One thing is certain in November's Cheektowaga race for town supervisor: Incumbent Mary F. Holtz's election to a second four-year term won't be nearly as easy as her first.
Holtz, a Democrat who became Cheektowaga's first female supervisor when she ran unopposed in 2007, will be challenged by longtime Cheektowaga resident and Republican businessman Ted Morton.
Still, in a town with a nearly 3-to-1 ratio of Democrats to Republicans where Democrats have won 60 straight races dating to 1988, you might say it's Holtz's race to lose.
Holtz believes, party affiliation aside, that her performance and her message resonate with voters who are confident in her abilities to lead the town and provide the services that residents expect from elected officials. "I'm a workaholic, and I love Cheektowaga," she has said.
Her platform is simple. She said she remains "committed to providing services that are responsive to the needs of our residents while being mindful of every tax dollar" and maintaining Cheektowaga as "a strong, vibrant community where families choose to live and businesses have the opportunity to grow and provide the good paying jobs our area needs."
Besides the Democratic line, she will also appear on the Working Families line on the Nov. 8 ballot.
Morton, who has the Republican, Conservative and Independence lines, is running on his "Contract with Cheektowaga" 10-point platform consisting of "four fundamental commitments" to residents:
*Instituting term limits for all Cheektowaga elected officials.
*Reducing the size of the Town Board from seven members to five.
*Enforcing transparency in budgeting and other town services.
"Putting taxpayers first on every town decision."
"There's a lot more awareness now because taxes here are so much higher than the rest of Erie County," said Morton, 52, a lifelong Western New York resident who has lived in Cheektowaga for the past 29 years.
Calling himself a "financial planner by trade," Morton was inspired to seek the supervisor's post after witnessing dozens of clients leave town because of the "devastatingly" high taxes in Cheektowaga and New York State.
"For far too long," he says in a letter to Cheektowaga residents, "our town elected officials have put themselves and their friends and their special interests before the rest of us town residents."

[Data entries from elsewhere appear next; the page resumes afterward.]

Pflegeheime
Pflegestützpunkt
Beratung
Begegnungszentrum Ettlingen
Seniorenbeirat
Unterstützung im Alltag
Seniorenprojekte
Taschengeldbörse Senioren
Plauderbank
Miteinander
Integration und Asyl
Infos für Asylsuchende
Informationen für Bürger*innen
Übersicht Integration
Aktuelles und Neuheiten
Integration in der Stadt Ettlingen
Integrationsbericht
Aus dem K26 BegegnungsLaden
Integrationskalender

He notes that taxes in Cheektowaga are 40 percent higher than they are in West Seneca, its neighbor to the south; 56 percent higher than in Amherst, its northern neighbor; 70 percent above Lancaster, its eastern neighbor; and 67 percent higher than the Town of Tonawanda.
Holtz said her administration has prided itself on reducing the costs of town government while maintaining the highest level of service to residents. She said 15 positions have been eliminated at a $1.5 million annual savings to taxpayers, and her proposed 2012 budget, expected to be approved as written, provides a 1.5 percent tax cut.

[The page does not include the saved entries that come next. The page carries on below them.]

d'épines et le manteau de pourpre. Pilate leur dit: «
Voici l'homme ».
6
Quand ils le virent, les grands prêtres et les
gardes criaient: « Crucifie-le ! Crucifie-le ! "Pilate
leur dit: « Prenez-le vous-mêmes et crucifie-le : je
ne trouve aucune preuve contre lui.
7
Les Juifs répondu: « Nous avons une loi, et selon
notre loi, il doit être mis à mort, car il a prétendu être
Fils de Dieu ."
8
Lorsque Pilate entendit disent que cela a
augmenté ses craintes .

The daughter of former Cheektowaga Supervisor Benedict T. Holtz, the 62-year-old incumbent served for 32 years in the Town Clerk's Office before being elected town clerk in 2003 and then supervisor four years later.
When Holtz worked in the Town Clerk's Office, she said, she merged the town's Tax Office operations into her office's duties and saved $500,000 every year.
She said she is also committed to "maintaining the existing business community and growing new business which can create good paying jobs for our residents." She also said that as a founding member of the Erie County Distressed Properties Task Force, she has demonstrated a commitment "to keeping Cheektowaga's neighborhoods strong."
A lifelong Cheektowaga resident who grew up in the Pine Ridge area, Holtz graduated from Villa Maria Academy and then summa cum laude from the University at Buffalo. She still resides in the neighborhood where she grew up.
She has dedicated herself to public service. Besides her career in town government, she is town historian, compiling the town's historical ephemera and making it available to the public. She is involved in intermunicipal organizations and on councils or advisory boards like the Compassionate Presence of Christ Campaign that benefits the Immaculate Heart of Mary Convent of the Franciscan Sisters.
Her work has earned her honors, including the 2010 Am-Pol Eagle Citizen of the Year award and the 2011 Woman of Distinction award from the State Senate.
Morton said he is inspired by the success stories of other area Republican supervisors like Steven Walters in Hamburg, Barry Weinstein in Amherst and Walter Piotrowski in West Seneca.
"I'm not sure the message would be connecting four, eight or 12 years ago, but I think it's connecting now," said Morton, who hopes to emulate those supervisors' cost-cutting success. "If my message is ever going to connect, this is the year."
Since launching his campaign last year, Morton said he has visited 8,000 homes and received "overwhelming" support for his ideas, which include restructuring the Sanitation Department in a move that will save up to $5 million a year.
"There is real anger and disgust from the average citizen in this town," he said.
Morton, a graduate of the University at Buffalo School of Management with a degree in finance, has been a member of the Cheektowaga Chamber of Commerce for over 20 years and serves on its Business and Government Issues Committee.
In June 2009, he donated one of his kidneys to dialysis patient Dudley Williams.
He and his wife of 30 years, Christine, have a daughter, Kristin.